DATASET EXTRACT below:

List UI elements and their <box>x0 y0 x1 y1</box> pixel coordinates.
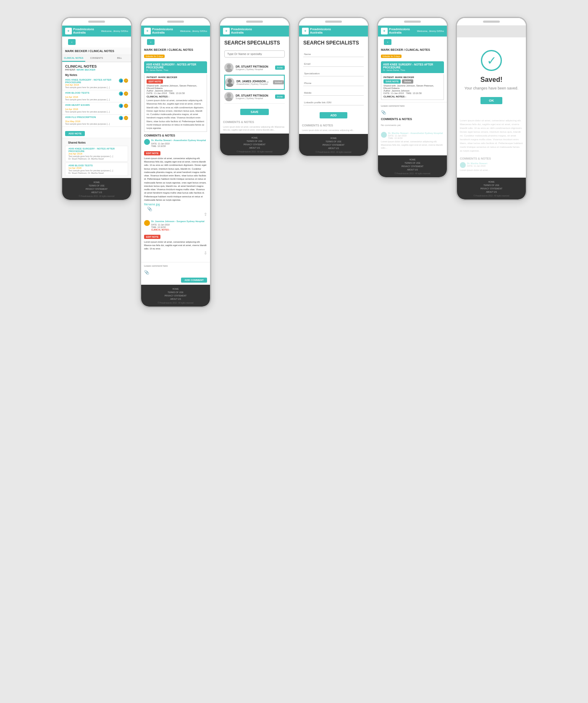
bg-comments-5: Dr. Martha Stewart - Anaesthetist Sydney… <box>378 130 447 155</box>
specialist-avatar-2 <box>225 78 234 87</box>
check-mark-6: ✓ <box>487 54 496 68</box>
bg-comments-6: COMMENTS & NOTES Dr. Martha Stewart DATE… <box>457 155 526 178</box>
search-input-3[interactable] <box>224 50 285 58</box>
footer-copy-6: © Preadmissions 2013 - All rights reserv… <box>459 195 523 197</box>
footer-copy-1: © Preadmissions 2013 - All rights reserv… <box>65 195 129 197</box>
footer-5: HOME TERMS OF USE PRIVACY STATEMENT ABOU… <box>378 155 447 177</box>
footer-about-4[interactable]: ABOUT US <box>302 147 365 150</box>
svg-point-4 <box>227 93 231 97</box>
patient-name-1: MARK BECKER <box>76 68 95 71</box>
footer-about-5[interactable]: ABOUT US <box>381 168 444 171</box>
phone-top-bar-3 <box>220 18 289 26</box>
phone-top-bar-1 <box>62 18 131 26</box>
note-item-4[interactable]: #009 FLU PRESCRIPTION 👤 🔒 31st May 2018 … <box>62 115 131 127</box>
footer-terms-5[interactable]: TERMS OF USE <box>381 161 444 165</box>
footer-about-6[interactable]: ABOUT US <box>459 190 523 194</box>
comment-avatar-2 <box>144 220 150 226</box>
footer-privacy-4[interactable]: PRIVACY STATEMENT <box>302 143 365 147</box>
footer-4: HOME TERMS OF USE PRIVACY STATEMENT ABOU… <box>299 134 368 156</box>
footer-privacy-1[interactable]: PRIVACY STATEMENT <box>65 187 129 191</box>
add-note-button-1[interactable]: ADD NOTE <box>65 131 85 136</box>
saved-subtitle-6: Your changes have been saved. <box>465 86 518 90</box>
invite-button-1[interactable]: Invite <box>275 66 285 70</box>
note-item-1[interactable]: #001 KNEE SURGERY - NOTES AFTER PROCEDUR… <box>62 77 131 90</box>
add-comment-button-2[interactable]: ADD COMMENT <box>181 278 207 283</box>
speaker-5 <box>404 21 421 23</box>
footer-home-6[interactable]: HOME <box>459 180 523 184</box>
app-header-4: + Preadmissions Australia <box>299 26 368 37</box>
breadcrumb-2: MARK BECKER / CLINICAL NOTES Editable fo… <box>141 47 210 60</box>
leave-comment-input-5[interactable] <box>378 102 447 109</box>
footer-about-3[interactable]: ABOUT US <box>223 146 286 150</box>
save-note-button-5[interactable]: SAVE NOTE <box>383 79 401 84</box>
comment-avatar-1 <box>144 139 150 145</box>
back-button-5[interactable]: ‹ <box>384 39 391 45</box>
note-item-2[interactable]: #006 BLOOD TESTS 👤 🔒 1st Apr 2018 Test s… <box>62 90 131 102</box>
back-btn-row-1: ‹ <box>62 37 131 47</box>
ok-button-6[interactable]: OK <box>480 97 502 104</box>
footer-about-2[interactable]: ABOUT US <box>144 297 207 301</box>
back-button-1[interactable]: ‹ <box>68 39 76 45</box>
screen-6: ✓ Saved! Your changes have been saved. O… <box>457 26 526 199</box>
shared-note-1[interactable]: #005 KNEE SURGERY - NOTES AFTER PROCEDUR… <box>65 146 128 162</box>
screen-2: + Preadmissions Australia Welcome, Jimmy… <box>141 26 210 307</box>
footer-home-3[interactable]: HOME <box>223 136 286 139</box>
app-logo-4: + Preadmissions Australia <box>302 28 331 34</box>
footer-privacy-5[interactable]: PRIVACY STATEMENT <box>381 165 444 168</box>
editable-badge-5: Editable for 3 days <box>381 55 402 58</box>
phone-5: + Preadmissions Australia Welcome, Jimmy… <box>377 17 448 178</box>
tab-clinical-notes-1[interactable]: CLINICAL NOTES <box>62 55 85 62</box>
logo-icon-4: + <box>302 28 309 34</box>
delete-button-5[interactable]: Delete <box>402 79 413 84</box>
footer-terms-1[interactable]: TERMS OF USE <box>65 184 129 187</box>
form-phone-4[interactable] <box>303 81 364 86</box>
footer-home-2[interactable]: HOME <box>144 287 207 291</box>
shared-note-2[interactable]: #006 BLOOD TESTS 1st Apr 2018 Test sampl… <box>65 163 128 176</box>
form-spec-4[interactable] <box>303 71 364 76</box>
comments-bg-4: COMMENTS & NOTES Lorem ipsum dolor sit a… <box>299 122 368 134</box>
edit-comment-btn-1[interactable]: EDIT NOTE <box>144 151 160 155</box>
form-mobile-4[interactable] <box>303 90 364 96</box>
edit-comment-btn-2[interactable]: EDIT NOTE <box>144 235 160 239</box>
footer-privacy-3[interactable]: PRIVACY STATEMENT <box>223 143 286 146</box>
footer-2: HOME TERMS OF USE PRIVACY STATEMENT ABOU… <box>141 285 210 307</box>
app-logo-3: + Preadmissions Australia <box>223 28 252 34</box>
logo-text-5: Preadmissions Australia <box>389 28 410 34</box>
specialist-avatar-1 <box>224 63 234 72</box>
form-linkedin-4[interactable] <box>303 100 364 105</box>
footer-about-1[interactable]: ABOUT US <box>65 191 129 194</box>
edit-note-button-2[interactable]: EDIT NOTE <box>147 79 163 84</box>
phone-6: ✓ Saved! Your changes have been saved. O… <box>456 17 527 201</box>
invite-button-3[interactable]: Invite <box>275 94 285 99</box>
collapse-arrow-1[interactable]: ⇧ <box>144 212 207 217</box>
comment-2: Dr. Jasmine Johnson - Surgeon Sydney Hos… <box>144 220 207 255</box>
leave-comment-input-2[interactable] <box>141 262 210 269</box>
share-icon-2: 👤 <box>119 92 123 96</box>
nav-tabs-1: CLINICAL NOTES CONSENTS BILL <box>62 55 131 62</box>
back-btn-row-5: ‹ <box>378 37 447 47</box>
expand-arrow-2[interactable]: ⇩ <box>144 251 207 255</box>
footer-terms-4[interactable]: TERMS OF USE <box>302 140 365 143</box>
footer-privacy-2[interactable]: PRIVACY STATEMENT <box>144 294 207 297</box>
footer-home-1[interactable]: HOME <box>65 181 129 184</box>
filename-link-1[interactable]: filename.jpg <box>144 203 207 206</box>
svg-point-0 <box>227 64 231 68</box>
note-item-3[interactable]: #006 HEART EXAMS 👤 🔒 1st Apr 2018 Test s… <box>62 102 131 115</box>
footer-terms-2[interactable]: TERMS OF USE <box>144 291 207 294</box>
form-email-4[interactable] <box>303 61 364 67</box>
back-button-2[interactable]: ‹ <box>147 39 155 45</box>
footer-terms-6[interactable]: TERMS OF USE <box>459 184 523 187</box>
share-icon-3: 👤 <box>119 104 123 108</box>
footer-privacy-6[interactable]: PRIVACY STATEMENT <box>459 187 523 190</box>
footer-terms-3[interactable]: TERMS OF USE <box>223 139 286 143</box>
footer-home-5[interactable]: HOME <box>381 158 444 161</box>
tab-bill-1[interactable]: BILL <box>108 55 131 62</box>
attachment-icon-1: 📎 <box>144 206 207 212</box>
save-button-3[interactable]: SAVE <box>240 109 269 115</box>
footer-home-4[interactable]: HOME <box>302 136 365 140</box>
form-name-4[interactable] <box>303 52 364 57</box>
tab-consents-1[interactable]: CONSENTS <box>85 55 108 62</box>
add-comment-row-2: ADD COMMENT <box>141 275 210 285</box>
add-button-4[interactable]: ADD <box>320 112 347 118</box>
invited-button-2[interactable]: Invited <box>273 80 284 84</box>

End of DATASET EXTRACT.

EXERCISE OBJECTIVE: The answer must be every line from the records above that contains the word "logo", copied out.

TASK RESULT:
app-logo-4: + Preadmissions Australia <box>302 28 331 34</box>
logo-icon-4: + <box>302 28 309 34</box>
app-logo-3: + Preadmissions Australia <box>223 28 252 34</box>
logo-text-5: Preadmissions Australia <box>389 28 410 34</box>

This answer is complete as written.